Часть шестая. Плоды долгих усилий. Никто не трудился напрасно
Часть шестая ПЛОДЫ ДОЛГИХ УСИЛИЙ
Мы пожинаем ныне плоды наших долгих усилий. Майкл Горман в письме к Мэри Ласкер, 1985 г.
Национальному институту онкологии, с 1971 года руководящему общенациональными усилиями по исследованиям в области рака и борьбе с этим заболеванием, предстоит в новом десятилетии взять на себя новую грандиозную задачу: разработку новых лекарств, которые обеспечат пожизненное исцеление от многих, если не всех, видов рака. Победа над раком становится более реальной целью, поскольку мы наконец знаем его основные генетические и химические характеристики. Джеймс Уотсон, 2009 г.
Чем совершеннее сила, тем сложнее ее остановить. Приписывается св. Фоме Аквинскому
Никто не трудился напрасно
Вы не знаете Джимми?.. Джимми один из тысяч детей, больных лейкемией или какой-нибудь другой разновидностью рака в нашей стране или по всему земному шару. Из памфлета Фонда Джимми, 1963 г.

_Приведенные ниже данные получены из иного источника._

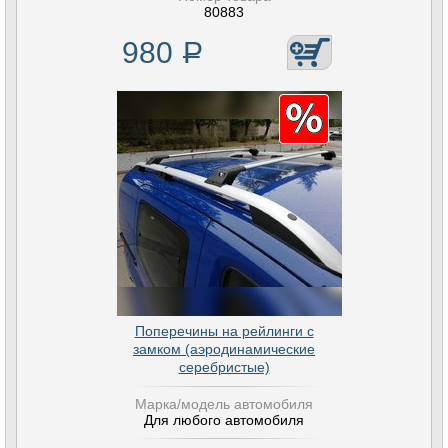
80883
980
Р
Поперечины на рейлинги с
замком (аэродинамические
серебристые)
Марка/модель автомобиля
Для любого автомобиля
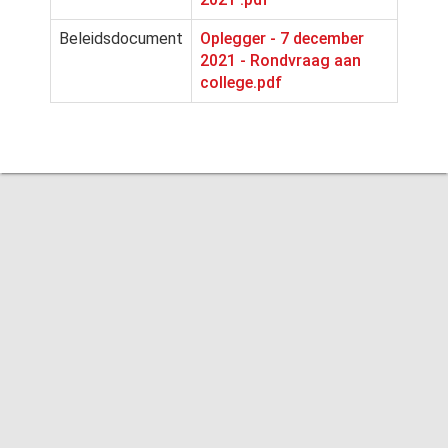
Beleidsdocument
Oplegger - 7 december
2021 - Rondvraag aan
college.pdf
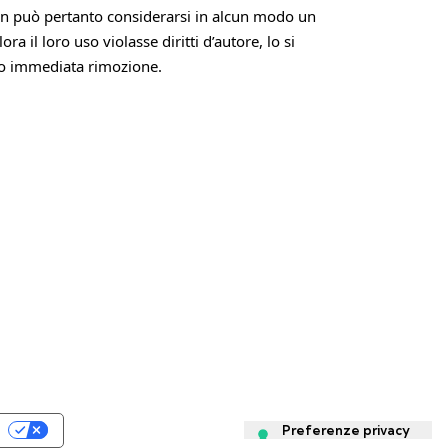
Non può pertanto considerarsi in alcun modo un
 il loro uso violasse diritti d’autore, lo si
ro immediata rimozione.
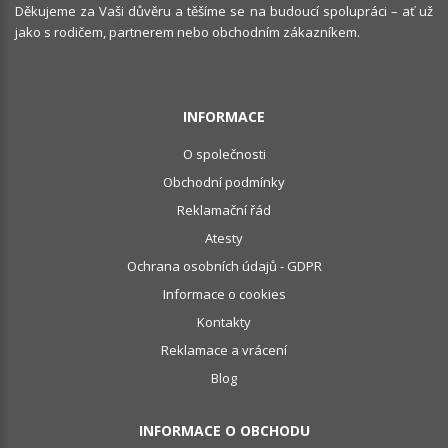
Děkujeme za Vaši důvěru a těšíme se na budoucí spolupráci – ať už
jako s rodičem, partnerem nebo obchodním zákazníkem.
INFORMACE
O společnosti
Obchodní podmínky
Reklamační řád
Atesty
Ochrana osobních údajů - GDPR
Informace o cookies
Kontakty
Reklamace a vrácení
Blog
INFORMACE O OBCHODU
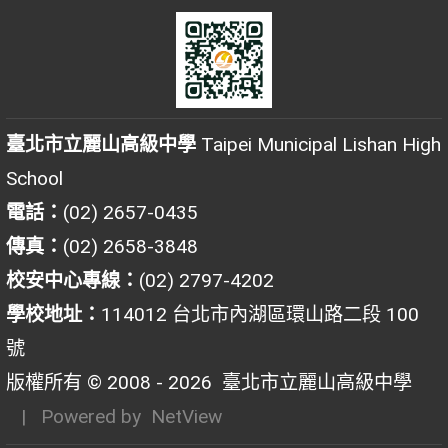
臺北市立麗山高級中學
Taipei Municipal Lishan High
School
電話：
(02) 2657-0435
傳真：
(02) 2658-3848
校安中心專線：
(02) 2797-4202
學校地址：
114012 台北市內湖區環山路二段 100
號
版權所有 © 2008 - 2026
臺北市立麗山高級中學
| Powered by
NetView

Летом 1997 года в Онкологический институт Даны и Фарбера прислала письмо некая Филлис Клаусон из Биллерики, городка в штате Массачусетс. Она писала о «Джимми», символе кампании Фарбера. Прошло уже почти полвека с тех пор, как Джимми прибыл в бостонскую клинику Фарбера, после того как в Мэне ему поставили диагноз «лимфома кишечника». Считалось, что Джимми давно умер, как и остальные его сопалатники. Неправда, писала Клаусон, Джимми жив и здоров. Эйнар Густафсон — ее брат, водитель грузовика в штате Мэн, у него трое детей. На протяжении полувека семья хранила в тайне подлинную личность Джимми. Об этом знал один лишь Сидней Фарбер — рождественские открытки от него исправно приходили Джимми каждый год вплоть до смерти Фарбера в 1971 году. Каждый год на протяжении всех этих десятилетий Клаусон и ее родственники посылали в Фонд Джимми скромные пожертвования, ни единой живой душе не рассказывая, что силуэт на бланке для пожертвований принадлежит их брату. Но теперь, через пятьдесят лет, Клаусон поняла, что не может больше хранить тайну. «История Джимми, — вспоминала она, — стала историей, которую я не могу скрывать. Я знаю, что должна написать это письмо, пока Эйнар еще жив».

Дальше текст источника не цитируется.